Provided records
__________________________________________________

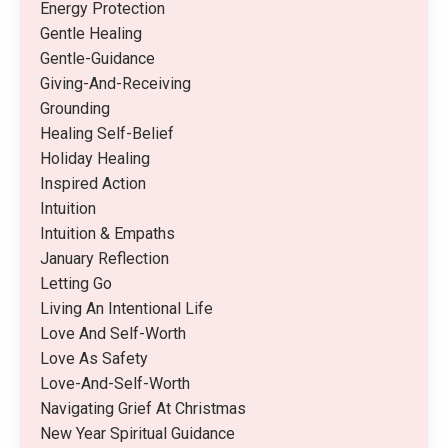
Energy Protection
Gentle Healing
Gentle-Guidance
Giving-And-Receiving
Grounding
Healing Self-Belief
Holiday Healing
Inspired Action
Intuition
Intuition & Empaths
January Reflection
Letting Go
Living An Intentional Life
Love And Self-Worth
Love As Safety
Love-And-Self-Worth
Navigating Grief At Christmas
New Year Spiritual Guidance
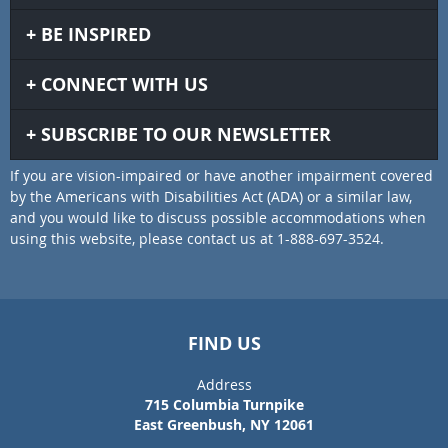
BE INSPIRED
CONNECT WITH US
SUBSCRIBE TO OUR NEWSLETTER
If you are vision-impaired or have another impairment covered
by the Americans with Disabilities Act (ADA) or a similar law,
and you would like to discuss possible accommodations when
using this website, please contact us at 1-888-697-3524.
FIND US
Address
715 Columbia Turnpike
East Greenbush, NY 12061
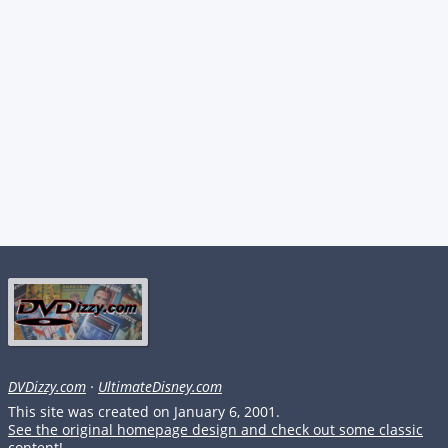
DVDizzy.com
·
UltimateDisney.com
This site was created on January 6, 2001.
See the original homepage design and check out some classic
content!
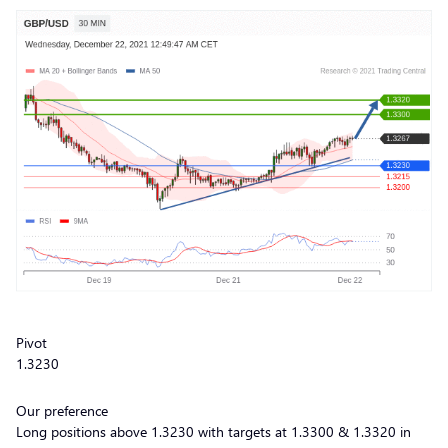
Pivot
1.3230
Our preference
Long positions above 1.3230 with targets at 1.3300 & 1.3320 in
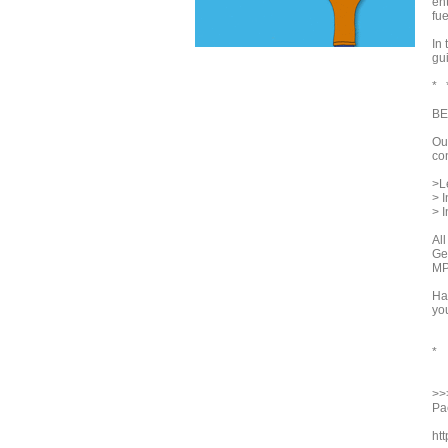
en
fue
In
gui
* 
BE
Ou
con
>L
> 
> I
Al
Ge
MP
Ha
you
*
>>
Pac
ht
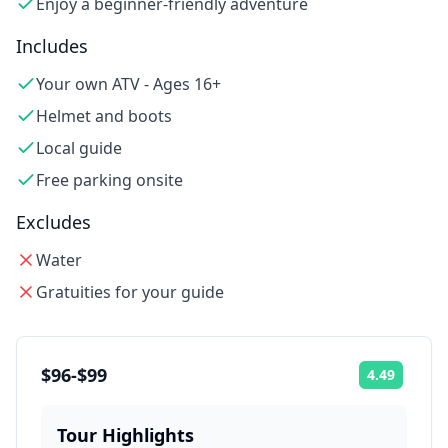
Enjoy a beginner-friendly adventure
Includes
Your own ATV - Ages 16+
Helmet and boots
Local guide
Free parking onsite
Excludes
Water
Gratuities for your guide
$96-$99
4.49
Rating:
Tour Highlights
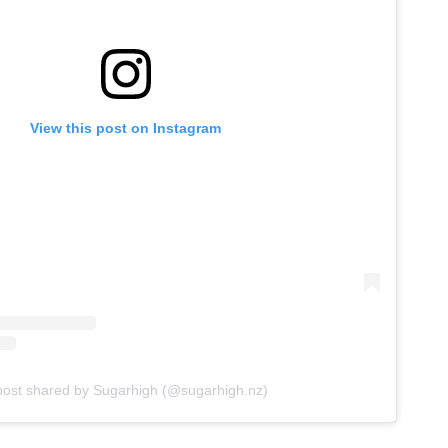
View this post on Instagram
post shared by Sugarhigh (@sugarhigh.nz)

__________________________________________________

Task brief
An exact copy of the records above is needed, with the pictures removed.

Exercise solution
Energy Protection
Gentle Healing
Gentle-Guidance
Giving-And-Receiving
Grounding
Healing Self-Belief
Holiday Healing
Inspired Action
Intuition
Intuition & Empaths
January Reflection
Letting Go
Living An Intentional Life
Love And Self-Worth
Love As Safety
Love-And-Self-Worth
Navigating Grief At Christmas
New Year Spiritual Guidance
BE INSPIRED
CONNECT WITH US
SUBSCRIBE TO OUR NEWSLETTER
If you are vision-impaired or have another impairment covered
by the Americans with Disabilities Act (ADA) or a similar law,
and you would like to discuss possible accommodations when
using this website, please contact us at 1-888-697-3524.
FIND US
Address
715 Columbia Turnpike
East Greenbush, NY 12061
DVDizzy.com
·
UltimateDisney.com
This site was created on January 6, 2001.
See the original homepage design and check out some classic
content!
Pivot
1.3230
Our preference
Long positions above 1.3230 with targets at 1.3300 & 1.3320 in
en
fue
In
gui
* 
BE
Ou
con
>L
> 
> I
Al
Ge
MP
Ha
you
*
>>
Pac
ht
Enjoy a beginner-friendly adventure
Includes
Your own ATV - Ages 16+
Helmet and boots
Local guide
Free parking onsite
Excludes
Water
Gratuities for your guide
$96-$99
4.49
Rating:
Tour Highlights
View this post on Instagram
post shared by Sugarhigh (@sugarhigh.nz)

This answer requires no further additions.